Monday, September 26, 2005

PRO-WAR DEMONSTRATORS managed to muster about 400 people today to declare their support for U.S. troops by demanding that they stay in Iraq.

The pro-war marchers made the usual statements about American soldiers "fighting for our freedom."


Melody Vigna, 44, of Linden, Calif., said she wants nothing to do with Sheehan and others at nearby Camp Casey, an anti-war site set up to honor her son, Casey, who was killed in Iraq.

"Our troops are over there fighting for our rights, and if she was in one of those countries she would not be able to do that," Vigna said.

I would like to ask Vigna and others who share that view, what she means when she says our troops are in Iraq "fighting for our rights." First of all, how does she figure that Americans' rights are located in Iraq?
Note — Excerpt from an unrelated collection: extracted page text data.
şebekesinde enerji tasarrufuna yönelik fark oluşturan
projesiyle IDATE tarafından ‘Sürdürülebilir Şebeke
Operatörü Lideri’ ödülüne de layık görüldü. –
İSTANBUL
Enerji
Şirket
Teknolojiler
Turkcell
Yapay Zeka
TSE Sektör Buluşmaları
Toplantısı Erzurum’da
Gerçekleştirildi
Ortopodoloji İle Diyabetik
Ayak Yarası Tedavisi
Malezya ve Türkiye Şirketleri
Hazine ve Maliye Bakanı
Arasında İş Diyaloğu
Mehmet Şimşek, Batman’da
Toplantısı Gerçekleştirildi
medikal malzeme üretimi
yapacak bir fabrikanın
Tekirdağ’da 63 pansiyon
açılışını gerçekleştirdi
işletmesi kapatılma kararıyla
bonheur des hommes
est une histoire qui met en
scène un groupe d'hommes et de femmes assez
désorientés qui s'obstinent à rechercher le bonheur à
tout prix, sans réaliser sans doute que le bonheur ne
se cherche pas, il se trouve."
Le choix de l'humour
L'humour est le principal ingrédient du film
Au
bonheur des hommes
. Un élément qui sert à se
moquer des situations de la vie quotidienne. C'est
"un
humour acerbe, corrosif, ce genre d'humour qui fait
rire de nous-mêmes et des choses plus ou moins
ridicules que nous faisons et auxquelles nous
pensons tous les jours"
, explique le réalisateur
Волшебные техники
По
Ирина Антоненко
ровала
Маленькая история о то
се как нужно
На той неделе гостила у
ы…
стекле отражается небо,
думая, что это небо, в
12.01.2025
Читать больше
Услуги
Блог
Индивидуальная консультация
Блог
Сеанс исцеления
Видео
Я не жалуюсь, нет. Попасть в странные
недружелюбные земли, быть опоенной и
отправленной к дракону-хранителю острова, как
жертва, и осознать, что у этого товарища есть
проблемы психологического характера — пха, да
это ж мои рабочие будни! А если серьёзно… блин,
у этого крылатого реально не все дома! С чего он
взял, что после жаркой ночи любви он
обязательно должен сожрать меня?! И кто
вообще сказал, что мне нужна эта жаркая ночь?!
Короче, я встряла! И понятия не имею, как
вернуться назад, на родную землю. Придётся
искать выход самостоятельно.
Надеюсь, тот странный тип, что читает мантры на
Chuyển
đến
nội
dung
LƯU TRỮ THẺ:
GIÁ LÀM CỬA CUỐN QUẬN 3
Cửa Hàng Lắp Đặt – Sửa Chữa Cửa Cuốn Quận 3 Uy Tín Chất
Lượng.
When did Iraqis take "our rights" so that Americans have to fight to get them back? And second, if Vigna feels that "those countries" are inferior to her country because none of them would allow Cindy Sheehan to "fight for her rights," then why is she angry at Sheehan for using her rights? Why are Americans dying by the thousands in Iraq to fight for rights that Americans like Vigna don't want Americans like Cindy Sheehan to use?

Of course, the reality is that American soldiers are not "over there fighting for our rights." They are not fighting for Americans' freedom, and they are certainly not fighting for Iraqis' freedom. They are fighting, and dying, for U.S. business interests and strategic political interests in the Middle East. They are fighting, and dying, to indulge a personal vendetta and a fanatical religious point of view that is every bit as poisonous and dangerous as the extreme form of Islamic belief held by Osama bin Laden and his followers.

And 59% of Americans -- and growing -- are waking up to that reality, if they didn't already know it. Melody Vigna is in the minority. It's Cindy Sheehan who represents the mainstream, majority point of view in this country.